══ SOURCE RECORDS ══
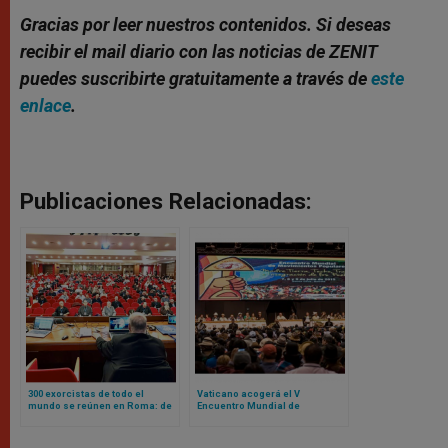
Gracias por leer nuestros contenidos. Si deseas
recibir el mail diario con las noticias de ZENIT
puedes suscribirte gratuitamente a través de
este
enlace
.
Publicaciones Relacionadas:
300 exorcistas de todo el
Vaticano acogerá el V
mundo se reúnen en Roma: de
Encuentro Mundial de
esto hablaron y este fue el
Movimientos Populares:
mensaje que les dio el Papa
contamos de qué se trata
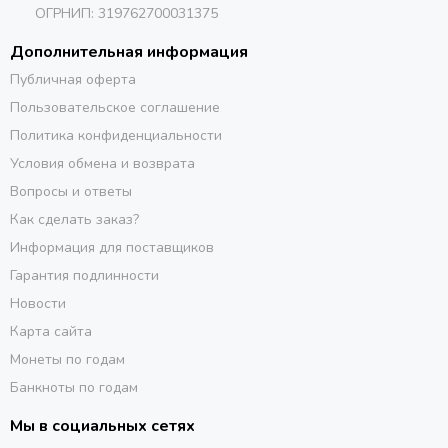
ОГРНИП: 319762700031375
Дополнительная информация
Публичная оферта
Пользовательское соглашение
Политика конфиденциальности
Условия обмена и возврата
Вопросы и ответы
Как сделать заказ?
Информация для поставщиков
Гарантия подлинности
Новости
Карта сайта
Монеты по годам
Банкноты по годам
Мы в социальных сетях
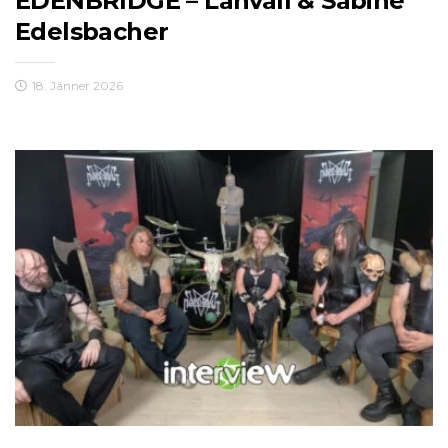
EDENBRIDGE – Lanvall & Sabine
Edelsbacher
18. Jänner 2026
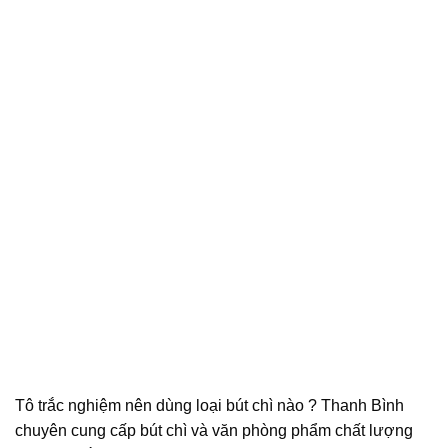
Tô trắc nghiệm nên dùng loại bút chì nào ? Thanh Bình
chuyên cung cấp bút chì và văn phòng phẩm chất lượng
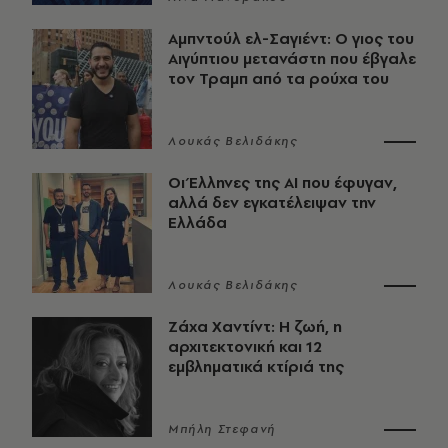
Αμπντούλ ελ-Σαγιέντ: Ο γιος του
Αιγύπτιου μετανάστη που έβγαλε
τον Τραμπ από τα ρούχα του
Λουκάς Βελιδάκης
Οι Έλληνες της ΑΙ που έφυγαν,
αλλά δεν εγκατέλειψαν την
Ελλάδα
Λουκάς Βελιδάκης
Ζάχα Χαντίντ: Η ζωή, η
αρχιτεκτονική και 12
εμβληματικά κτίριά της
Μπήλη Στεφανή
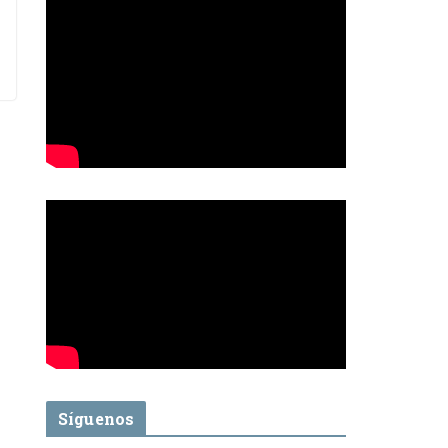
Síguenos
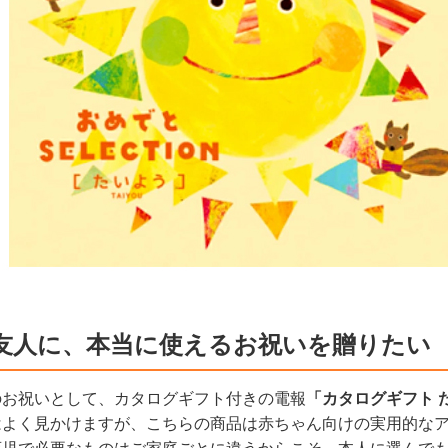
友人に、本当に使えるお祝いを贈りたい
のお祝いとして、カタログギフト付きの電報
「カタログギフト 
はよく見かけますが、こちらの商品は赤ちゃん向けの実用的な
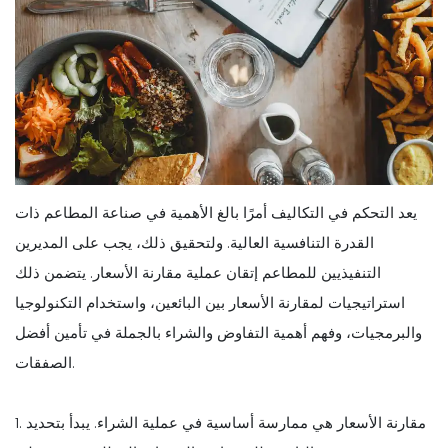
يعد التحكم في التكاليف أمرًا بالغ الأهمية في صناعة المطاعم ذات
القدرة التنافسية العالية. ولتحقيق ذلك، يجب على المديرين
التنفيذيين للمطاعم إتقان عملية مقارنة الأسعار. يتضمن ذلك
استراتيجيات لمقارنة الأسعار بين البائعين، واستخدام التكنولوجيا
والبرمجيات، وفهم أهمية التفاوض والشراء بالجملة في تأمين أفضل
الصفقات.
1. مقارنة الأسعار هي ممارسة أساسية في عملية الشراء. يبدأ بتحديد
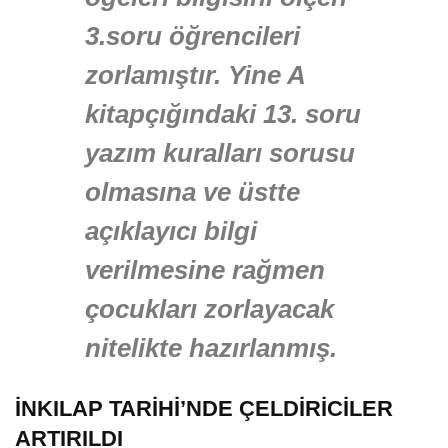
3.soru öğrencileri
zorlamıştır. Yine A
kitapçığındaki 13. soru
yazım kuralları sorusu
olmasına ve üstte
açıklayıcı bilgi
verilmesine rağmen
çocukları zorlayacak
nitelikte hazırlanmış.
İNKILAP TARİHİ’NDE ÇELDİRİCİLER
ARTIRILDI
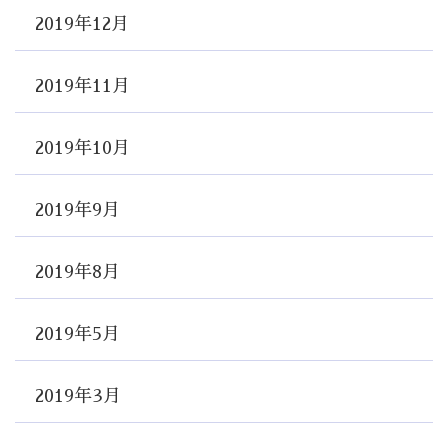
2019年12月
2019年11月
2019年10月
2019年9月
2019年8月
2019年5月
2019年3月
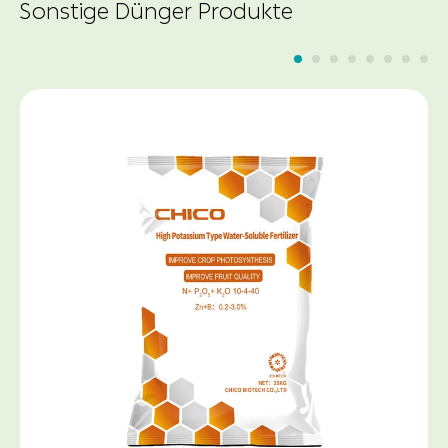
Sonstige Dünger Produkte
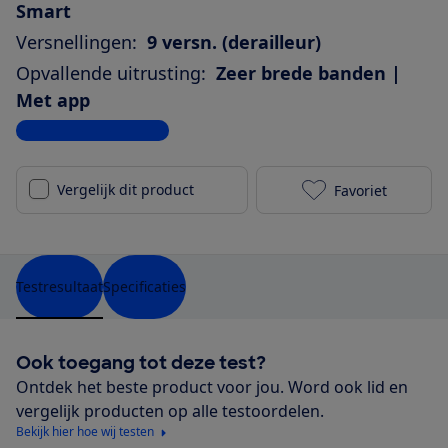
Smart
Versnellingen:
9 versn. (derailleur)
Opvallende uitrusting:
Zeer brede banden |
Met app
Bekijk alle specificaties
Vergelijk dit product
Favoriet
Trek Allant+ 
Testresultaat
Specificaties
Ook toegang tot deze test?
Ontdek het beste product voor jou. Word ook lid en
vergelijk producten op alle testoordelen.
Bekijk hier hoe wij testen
═══
### BRIEF:
Set down every entry word for word, but omit the pictures.

### PROBLEM SOLUTION:
Gracias por leer nuestros contenidos. Si deseas
recibir el mail diario con las noticias de ZENIT
puedes suscribirte gratuitamente a través de
este
enlace
.
Publicaciones Relacionadas:
300 exorcistas de todo el
Vaticano acogerá el V
mundo se reúnen en Roma: de
Encuentro Mundial de
esto hablaron y este fue el
Movimientos Populares:
mensaje que les dio el Papa
contamos de qué se trata
ОГРНИП: 319762700031375
Дополнительная информация
Публичная оферта
Пользовательское соглашение
Политика конфиденциальности
Условия обмена и возврата
Вопросы и ответы
Как сделать заказ?
Информация для поставщиков
Гарантия подлинности
Новости
Карта сайта
Монеты по годам
Банкноты по годам
Мы в социальных сетях
EDENBRIDGE – Lanvall & Sabine
Edelsbacher
18. Jänner 2026
Tô trắc nghiệm nên dùng loại bút chì nào ? Thanh Bình
chuyên cung cấp bút chì và văn phòng phẩm chất lượng
Αμπντούλ ελ-Σαγιέντ: Ο γιος του
Αιγύπτιου μετανάστη που έβγαλε
τον Τραμπ από τα ρούχα του
Λουκάς Βελιδάκης
Οι Έλληνες της ΑΙ που έφυγαν,
αλλά δεν εγκατέλειψαν την
Ελλάδα
Λουκάς Βελιδάκης
Ζάχα Χαντίντ: Η ζωή, η
αρχιτεκτονική και 12
εμβληματικά κτίριά της
Μπήλη Στεφανή
Síguenos
友人に、本当に使えるお祝いを贈りたい
のお祝いとして、カタログギフト付きの電報
「カタログギフト 
はよく見かけますが、こちらの商品は赤ちゃん向けの実用的な
يعد التحكم في التكاليف أمرًا بالغ الأهمية في صناعة المطاعم ذات
القدرة التنافسية العالية. ولتحقيق ذلك، يجب على المديرين
التنفيذيين للمطاعم إتقان عملية مقارنة الأسعار. يتضمن ذلك
استراتيجيات لمقارنة الأسعار بين البائعين، واستخدام التكنولوجيا
والبرمجيات، وفهم أهمية التفاوض والشراء بالجملة في تأمين أفضل
الصفقات.
1. مقارنة الأسعار هي ممارسة أساسية في عملية الشراء. يبدأ بتحديد
3.soru öğrencileri
zorlamıştır. Yine A
kitapçığındaki 13. soru
yazım kuralları sorusu
olmasına ve üstte
açıklayıcı bilgi
verilmesine rağmen
çocukları zorlayacak
nitelikte hazırlanmış.
İNKILAP TARİHİ’NDE ÇELDİRİCİLER
ARTIRILDI
2019年12月
2019年11月
2019年10月
2019年9月
2019年8月
2019年5月
2019年3月
Sonstige Dünger Produkte
Smart
Versnellingen:
9 versn. (derailleur)
Opvallende uitrusting:
Zeer brede banden |
Met app
Bekijk alle specificaties
Vergelijk dit product
Favoriet
Trek Allant+ 
Testresultaat
Specificaties
Ook toegang tot deze test?
Ontdek het beste product voor jou. Word ook lid en
vergelijk producten op alle testoordelen.
Bekijk hier hoe wij testen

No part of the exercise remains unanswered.